This fascinating book charts the many ways artists have represented the passionate bonds that shape human life—from sacred devotion to erotic desire.
Transporting readers across centuries and cultures, this volume pairs fifty artworks with brief, incisive essays that consider how love has been pictured, interpreted, and expressed in different media.
Each entry examines a single work—ranging from early religious icons and Renaissance portraits to ornate Rococo scenes, modernist experimentations, and contemporary provocations—and reflects on the atmosphere, symbolism, and cultural setting of each artwork. Moving through many registers of affection—fidelity, enchantment, longing, sensual pleasure, heartbreak, and transcendence—the selections unfold as a sequence of intimate encounters.

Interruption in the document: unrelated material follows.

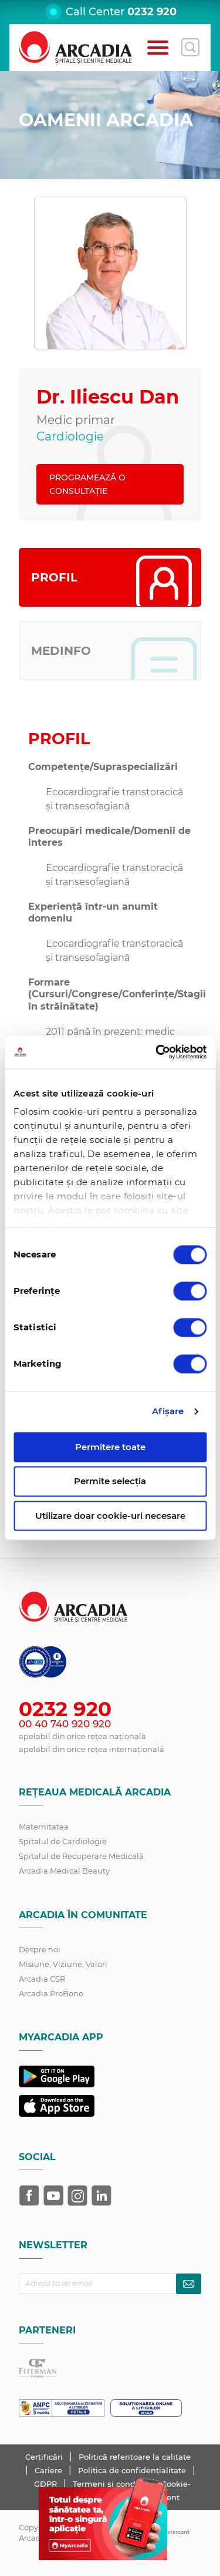  I want to click on Politica de confidențialitate, so click(133, 2470). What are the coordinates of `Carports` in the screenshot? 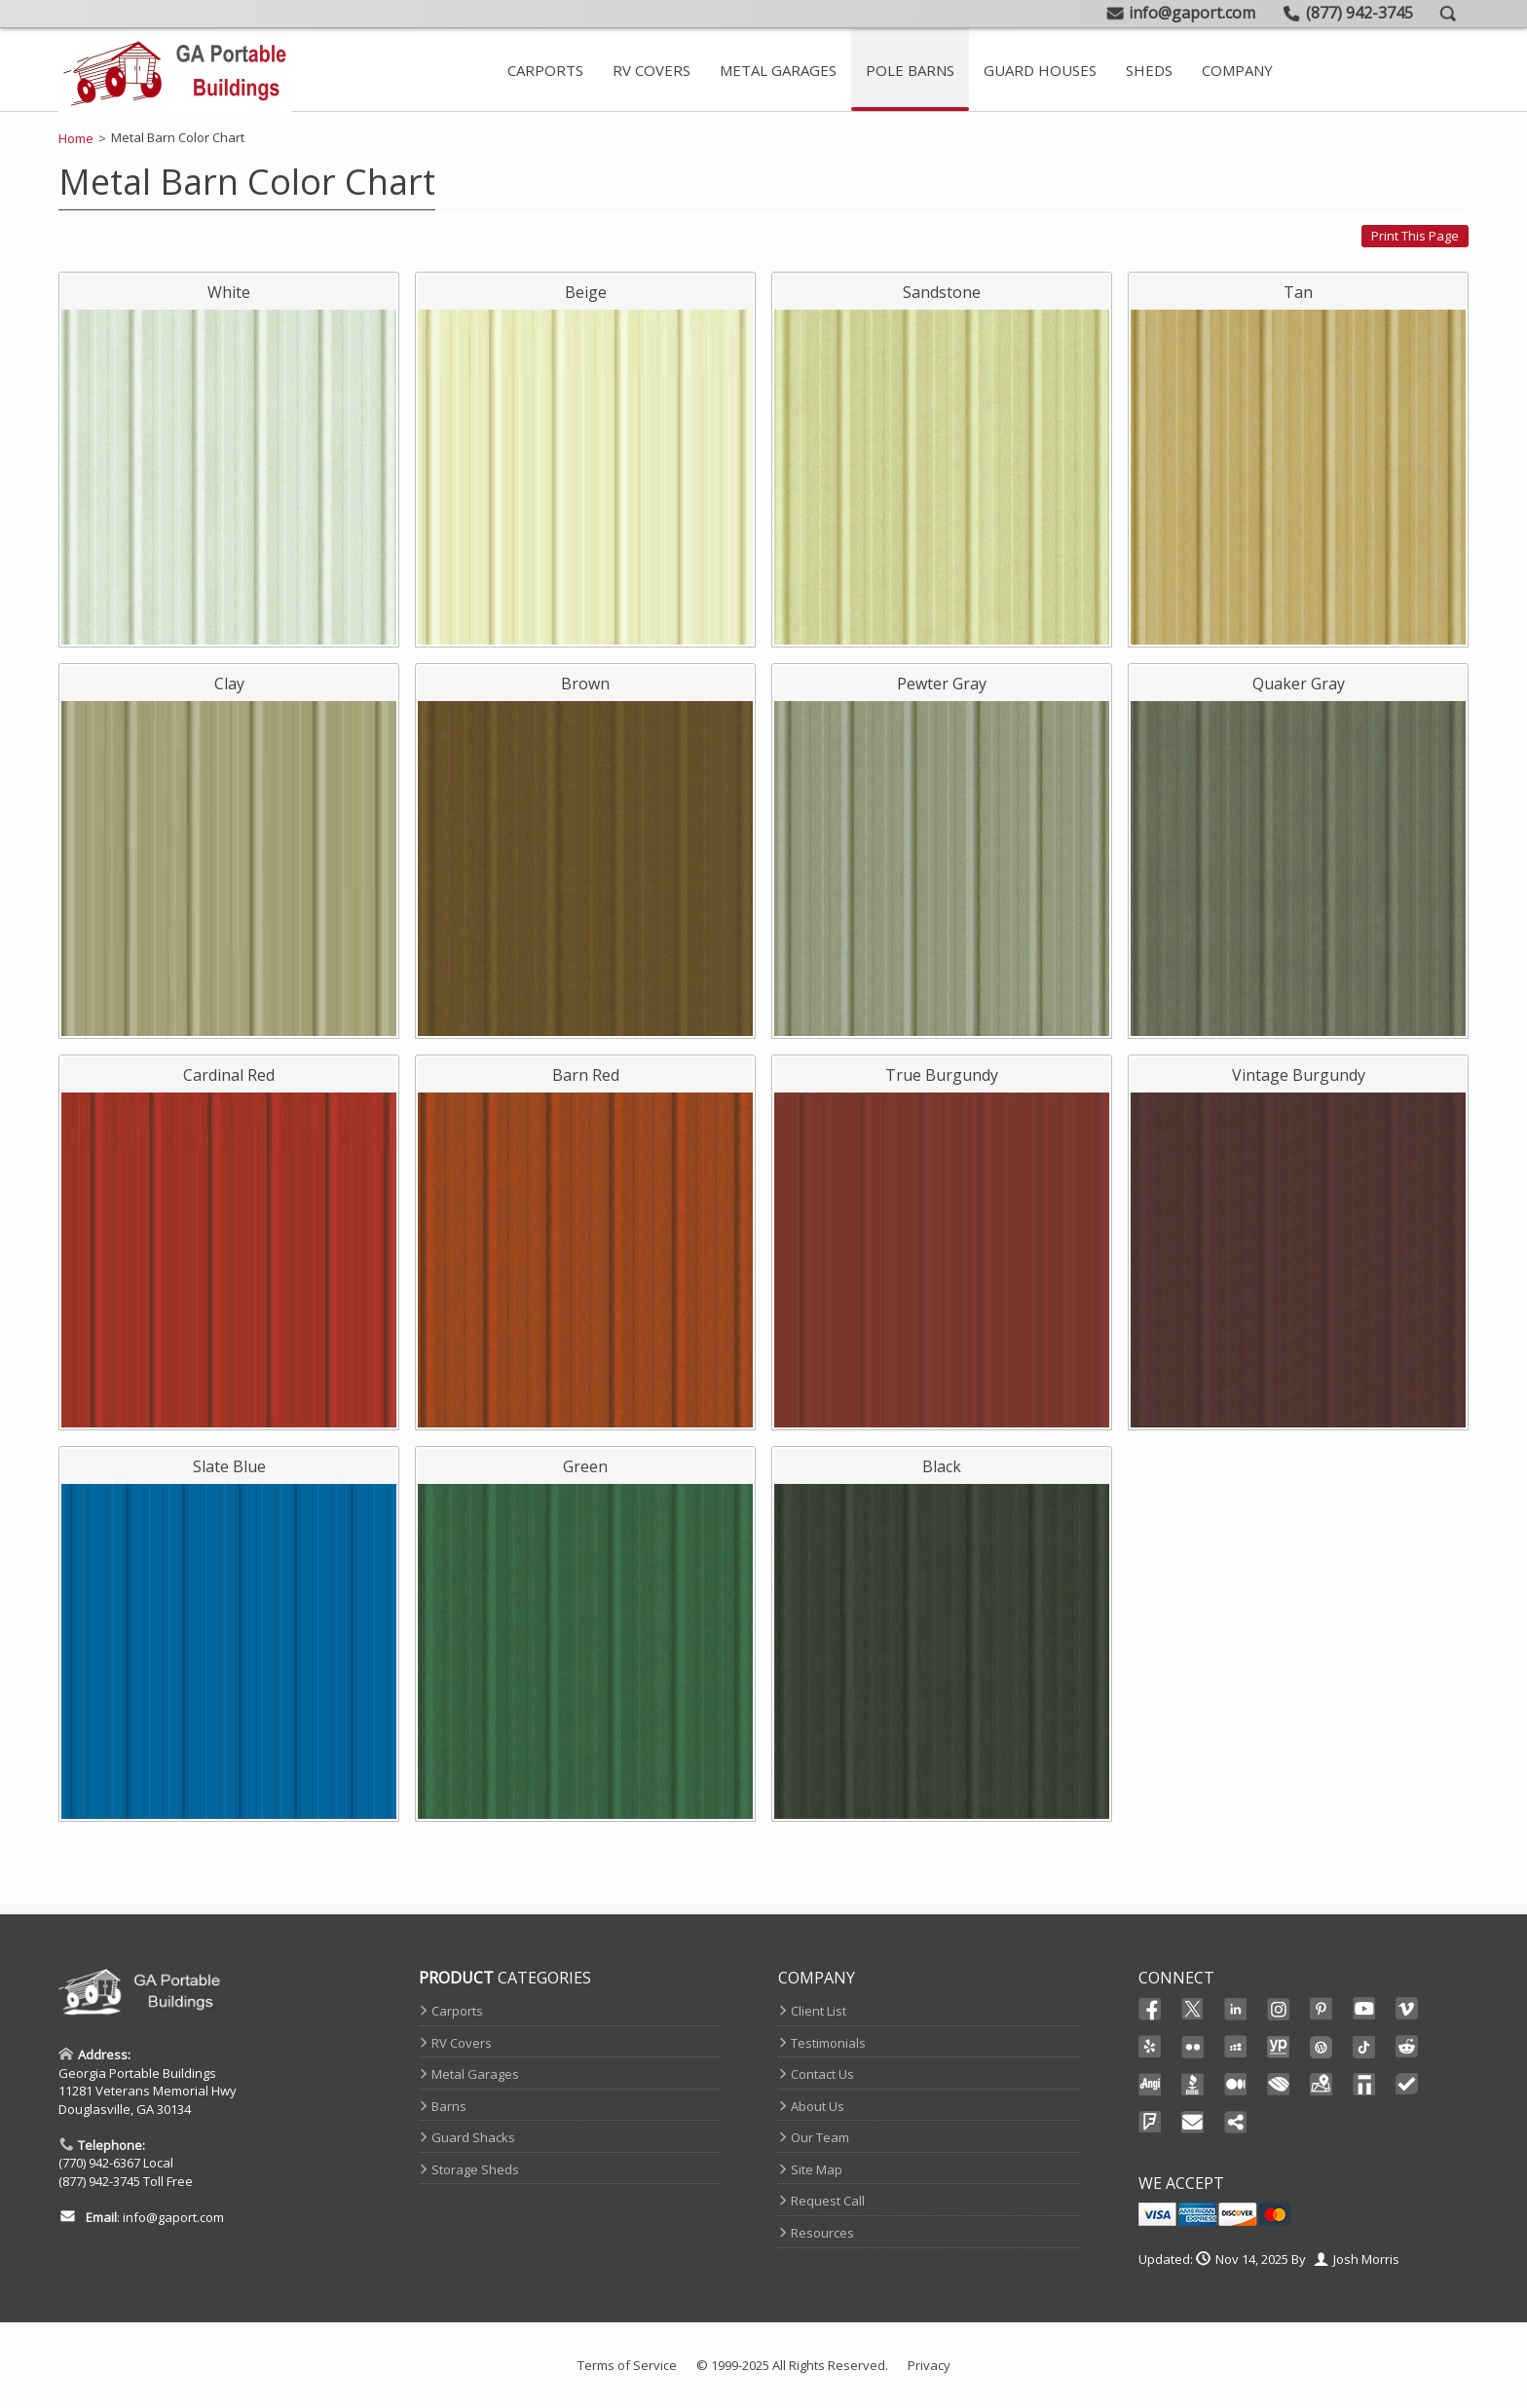 It's located at (457, 2010).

Readers are invited to consider a garden scene by Renoir, a Rococo tableau from Fragonard’s Progress of Love series, Bronzino’s charged allegory of Venus and Cupid, and Jan van Eyck’s Arnolfini Portrait, alongside masterpieces by Rodin, Klimt, Picasso, Chagall, Kahlo, and Abramović—as well as many other artists whose works deepen and complicate the book’s exploration of humanity’s most powerful emotion.
Impeccably produced and extensively illustrated, this exquisite volume offers a layered study of love’s complexity, revealing how artists working in many forms have given shape to an emotion that is universal, elusive, and continually reinterpreted.